EXERCISE INSTRUCTIONS —
For the word "solicitors", report how many lines of the records below contain it, and nothing more.

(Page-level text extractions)
[Start of Attachment]
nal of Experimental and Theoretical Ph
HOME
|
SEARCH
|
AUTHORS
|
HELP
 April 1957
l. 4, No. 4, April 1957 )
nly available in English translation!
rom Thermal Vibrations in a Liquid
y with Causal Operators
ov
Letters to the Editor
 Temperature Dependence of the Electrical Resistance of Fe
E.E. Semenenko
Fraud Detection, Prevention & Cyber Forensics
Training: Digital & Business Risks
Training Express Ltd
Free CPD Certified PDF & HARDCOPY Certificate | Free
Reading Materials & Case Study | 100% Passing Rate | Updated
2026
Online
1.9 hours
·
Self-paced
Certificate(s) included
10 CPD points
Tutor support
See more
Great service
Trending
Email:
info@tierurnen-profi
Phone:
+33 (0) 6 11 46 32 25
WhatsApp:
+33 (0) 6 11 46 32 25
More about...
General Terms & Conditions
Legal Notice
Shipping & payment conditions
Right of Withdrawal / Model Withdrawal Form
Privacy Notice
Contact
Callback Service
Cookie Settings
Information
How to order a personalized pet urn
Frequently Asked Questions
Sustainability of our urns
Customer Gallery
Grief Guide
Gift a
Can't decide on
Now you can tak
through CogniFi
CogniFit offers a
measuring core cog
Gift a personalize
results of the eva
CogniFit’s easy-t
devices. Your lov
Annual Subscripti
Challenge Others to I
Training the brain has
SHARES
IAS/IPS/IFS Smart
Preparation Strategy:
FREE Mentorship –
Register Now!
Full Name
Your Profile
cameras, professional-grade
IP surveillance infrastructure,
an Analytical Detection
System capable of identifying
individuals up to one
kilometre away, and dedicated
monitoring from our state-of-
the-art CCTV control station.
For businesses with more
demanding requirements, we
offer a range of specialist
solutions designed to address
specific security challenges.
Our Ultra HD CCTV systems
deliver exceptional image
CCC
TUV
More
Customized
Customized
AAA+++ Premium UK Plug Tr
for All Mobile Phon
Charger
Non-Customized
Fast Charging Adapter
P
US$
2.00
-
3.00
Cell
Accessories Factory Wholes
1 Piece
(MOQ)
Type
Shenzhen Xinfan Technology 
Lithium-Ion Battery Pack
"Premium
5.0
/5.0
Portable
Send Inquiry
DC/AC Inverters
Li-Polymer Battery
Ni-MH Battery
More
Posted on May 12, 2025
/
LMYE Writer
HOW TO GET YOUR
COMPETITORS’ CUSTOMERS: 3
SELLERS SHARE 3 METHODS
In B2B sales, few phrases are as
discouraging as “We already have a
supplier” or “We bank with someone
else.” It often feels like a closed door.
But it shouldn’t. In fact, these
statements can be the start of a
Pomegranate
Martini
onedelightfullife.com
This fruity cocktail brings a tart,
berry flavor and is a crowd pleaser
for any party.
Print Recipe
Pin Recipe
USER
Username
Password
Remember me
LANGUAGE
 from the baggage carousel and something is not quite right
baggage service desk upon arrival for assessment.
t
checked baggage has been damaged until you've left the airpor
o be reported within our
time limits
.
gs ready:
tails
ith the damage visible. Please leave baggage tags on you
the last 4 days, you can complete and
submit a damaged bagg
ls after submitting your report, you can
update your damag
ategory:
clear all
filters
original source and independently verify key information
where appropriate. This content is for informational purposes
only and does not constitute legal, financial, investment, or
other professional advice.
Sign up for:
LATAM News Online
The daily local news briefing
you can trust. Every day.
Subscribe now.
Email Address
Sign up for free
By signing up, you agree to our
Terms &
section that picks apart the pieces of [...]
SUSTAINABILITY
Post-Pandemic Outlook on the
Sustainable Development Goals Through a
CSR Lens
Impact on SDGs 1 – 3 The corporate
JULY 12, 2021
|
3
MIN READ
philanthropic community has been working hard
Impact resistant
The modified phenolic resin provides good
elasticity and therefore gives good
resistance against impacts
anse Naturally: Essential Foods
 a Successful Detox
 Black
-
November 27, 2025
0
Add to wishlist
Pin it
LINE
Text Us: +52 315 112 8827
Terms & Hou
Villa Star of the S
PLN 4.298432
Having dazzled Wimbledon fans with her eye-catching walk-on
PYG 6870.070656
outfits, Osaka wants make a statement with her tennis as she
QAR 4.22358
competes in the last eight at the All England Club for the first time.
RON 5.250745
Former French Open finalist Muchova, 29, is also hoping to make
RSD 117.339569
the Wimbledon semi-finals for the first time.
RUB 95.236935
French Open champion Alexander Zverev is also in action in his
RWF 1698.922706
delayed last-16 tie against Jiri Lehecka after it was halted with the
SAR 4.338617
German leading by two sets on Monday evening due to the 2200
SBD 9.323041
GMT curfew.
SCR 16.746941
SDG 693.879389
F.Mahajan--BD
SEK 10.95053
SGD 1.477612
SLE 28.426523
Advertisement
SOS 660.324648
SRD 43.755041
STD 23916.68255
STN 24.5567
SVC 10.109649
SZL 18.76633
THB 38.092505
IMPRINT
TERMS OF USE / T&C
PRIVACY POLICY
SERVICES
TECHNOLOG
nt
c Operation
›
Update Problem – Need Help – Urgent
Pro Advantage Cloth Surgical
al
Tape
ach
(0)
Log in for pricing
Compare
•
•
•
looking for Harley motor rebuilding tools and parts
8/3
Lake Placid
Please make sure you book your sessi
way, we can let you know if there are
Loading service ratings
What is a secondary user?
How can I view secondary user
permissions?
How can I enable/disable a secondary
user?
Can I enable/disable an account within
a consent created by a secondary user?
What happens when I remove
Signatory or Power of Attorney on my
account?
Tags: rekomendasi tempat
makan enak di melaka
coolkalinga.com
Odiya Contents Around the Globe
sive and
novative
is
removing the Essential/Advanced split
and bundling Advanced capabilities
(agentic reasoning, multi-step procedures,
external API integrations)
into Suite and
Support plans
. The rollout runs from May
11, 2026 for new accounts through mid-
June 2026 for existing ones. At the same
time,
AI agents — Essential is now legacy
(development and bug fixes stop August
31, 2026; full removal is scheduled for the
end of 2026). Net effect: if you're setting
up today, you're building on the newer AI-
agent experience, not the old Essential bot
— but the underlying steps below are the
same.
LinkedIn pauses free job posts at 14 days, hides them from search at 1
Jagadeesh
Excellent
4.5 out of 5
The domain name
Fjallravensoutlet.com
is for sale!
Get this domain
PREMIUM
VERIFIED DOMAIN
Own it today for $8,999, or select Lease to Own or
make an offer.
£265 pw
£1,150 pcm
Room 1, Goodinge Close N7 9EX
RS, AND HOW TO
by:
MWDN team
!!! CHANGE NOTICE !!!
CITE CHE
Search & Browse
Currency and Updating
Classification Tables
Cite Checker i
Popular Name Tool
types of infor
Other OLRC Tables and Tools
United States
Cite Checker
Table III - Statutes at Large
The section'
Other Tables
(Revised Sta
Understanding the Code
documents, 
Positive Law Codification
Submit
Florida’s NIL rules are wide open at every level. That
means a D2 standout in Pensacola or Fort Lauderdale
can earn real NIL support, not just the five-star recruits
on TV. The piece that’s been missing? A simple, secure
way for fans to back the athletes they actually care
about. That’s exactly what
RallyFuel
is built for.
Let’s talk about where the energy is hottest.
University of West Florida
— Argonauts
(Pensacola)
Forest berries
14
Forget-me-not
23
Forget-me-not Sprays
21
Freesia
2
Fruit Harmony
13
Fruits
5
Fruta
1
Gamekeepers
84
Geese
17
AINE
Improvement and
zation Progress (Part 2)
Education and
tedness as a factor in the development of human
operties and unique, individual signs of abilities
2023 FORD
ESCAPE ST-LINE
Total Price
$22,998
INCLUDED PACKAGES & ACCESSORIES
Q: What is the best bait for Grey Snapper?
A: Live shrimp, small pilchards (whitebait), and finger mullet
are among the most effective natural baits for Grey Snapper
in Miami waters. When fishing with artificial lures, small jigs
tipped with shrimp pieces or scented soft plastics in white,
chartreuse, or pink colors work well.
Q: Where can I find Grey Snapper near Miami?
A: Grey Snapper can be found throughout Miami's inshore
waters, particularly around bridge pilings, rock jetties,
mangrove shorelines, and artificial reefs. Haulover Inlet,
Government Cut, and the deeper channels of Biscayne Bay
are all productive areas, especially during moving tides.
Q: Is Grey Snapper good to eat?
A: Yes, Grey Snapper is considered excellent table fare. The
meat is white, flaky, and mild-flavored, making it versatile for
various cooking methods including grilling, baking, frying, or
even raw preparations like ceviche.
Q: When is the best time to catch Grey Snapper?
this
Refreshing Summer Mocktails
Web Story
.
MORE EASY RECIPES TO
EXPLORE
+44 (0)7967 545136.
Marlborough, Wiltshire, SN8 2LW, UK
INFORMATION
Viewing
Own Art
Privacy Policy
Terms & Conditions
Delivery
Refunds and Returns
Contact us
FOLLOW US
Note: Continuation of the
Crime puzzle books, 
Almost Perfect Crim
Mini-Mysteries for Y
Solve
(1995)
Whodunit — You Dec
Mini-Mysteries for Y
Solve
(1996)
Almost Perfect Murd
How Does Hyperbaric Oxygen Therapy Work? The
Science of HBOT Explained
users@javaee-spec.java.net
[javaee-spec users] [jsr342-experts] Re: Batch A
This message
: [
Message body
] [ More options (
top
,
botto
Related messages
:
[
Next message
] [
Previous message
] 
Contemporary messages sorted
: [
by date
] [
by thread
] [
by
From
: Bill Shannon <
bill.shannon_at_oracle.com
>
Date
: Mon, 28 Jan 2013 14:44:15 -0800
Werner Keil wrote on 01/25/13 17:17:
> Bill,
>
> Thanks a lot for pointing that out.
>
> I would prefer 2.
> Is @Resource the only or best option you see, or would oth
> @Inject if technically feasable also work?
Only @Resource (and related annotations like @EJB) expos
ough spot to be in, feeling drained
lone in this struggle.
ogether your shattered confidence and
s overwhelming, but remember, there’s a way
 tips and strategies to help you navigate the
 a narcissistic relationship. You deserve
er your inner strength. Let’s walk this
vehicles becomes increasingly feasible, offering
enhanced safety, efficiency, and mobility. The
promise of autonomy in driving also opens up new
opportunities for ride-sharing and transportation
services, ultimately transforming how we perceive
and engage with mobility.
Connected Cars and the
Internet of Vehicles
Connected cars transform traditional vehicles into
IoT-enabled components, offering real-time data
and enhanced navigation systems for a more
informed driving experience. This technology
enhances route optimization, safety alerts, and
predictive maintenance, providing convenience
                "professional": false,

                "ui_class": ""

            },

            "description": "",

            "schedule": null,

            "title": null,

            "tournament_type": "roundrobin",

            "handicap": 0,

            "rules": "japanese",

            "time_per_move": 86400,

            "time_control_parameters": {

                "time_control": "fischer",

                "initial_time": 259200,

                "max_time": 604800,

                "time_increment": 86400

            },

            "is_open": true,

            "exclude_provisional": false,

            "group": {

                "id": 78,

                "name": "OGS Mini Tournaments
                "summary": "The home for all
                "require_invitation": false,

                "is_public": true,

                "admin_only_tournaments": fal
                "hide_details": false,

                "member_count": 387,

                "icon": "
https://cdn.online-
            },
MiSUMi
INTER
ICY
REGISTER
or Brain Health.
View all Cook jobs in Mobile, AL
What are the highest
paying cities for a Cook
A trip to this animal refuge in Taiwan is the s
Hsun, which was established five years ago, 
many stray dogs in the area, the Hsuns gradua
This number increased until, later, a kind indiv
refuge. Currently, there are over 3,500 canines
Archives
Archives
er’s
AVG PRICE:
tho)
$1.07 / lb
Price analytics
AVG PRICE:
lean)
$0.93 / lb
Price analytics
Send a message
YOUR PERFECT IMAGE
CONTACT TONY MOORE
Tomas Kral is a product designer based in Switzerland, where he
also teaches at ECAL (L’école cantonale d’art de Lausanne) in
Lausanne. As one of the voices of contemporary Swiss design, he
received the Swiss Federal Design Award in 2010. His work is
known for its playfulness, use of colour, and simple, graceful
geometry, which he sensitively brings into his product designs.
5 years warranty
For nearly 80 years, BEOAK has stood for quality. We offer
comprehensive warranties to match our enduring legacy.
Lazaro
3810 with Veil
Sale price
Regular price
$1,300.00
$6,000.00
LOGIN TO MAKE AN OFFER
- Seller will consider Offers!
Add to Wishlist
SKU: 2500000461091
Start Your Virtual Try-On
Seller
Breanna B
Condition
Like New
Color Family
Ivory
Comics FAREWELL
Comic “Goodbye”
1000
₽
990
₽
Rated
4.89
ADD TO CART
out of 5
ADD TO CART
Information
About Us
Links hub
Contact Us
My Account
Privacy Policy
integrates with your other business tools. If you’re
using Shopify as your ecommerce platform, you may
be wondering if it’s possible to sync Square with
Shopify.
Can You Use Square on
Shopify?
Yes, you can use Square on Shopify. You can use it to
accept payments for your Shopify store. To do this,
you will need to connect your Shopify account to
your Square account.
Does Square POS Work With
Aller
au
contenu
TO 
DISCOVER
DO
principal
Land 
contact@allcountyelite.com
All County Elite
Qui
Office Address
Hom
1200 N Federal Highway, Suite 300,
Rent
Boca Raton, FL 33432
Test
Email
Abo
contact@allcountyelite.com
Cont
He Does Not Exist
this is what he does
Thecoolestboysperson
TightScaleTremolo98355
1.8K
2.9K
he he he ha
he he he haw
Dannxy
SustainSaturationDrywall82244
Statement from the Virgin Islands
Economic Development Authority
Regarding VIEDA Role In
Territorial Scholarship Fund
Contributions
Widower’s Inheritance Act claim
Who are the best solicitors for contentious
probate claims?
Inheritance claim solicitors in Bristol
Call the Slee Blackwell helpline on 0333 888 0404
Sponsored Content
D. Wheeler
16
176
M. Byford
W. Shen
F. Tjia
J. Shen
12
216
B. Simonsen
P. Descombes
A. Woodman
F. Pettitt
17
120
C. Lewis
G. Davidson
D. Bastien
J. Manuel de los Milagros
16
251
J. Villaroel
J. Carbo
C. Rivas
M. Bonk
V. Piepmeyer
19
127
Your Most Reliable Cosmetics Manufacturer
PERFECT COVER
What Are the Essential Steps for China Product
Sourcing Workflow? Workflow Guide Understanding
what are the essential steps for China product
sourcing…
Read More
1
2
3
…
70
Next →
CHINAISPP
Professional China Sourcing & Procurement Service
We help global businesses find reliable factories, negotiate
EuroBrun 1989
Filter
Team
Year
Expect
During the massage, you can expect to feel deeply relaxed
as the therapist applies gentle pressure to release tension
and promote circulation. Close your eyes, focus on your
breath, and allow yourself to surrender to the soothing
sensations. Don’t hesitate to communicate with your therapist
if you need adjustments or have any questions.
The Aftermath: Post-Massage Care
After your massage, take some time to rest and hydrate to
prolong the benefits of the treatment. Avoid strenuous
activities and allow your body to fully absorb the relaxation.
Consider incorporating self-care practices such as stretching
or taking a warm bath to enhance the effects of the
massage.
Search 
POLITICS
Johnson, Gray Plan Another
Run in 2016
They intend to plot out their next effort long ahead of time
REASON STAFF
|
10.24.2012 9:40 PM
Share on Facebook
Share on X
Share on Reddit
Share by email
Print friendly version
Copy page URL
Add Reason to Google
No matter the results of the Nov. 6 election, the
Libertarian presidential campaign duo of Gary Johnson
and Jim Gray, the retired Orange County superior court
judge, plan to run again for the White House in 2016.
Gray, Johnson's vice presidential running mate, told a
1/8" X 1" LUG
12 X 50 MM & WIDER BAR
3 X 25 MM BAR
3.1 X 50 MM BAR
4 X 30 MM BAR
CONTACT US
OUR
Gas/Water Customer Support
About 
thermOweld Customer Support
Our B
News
[End of Attachment]
EXPECTED ANSWER —
2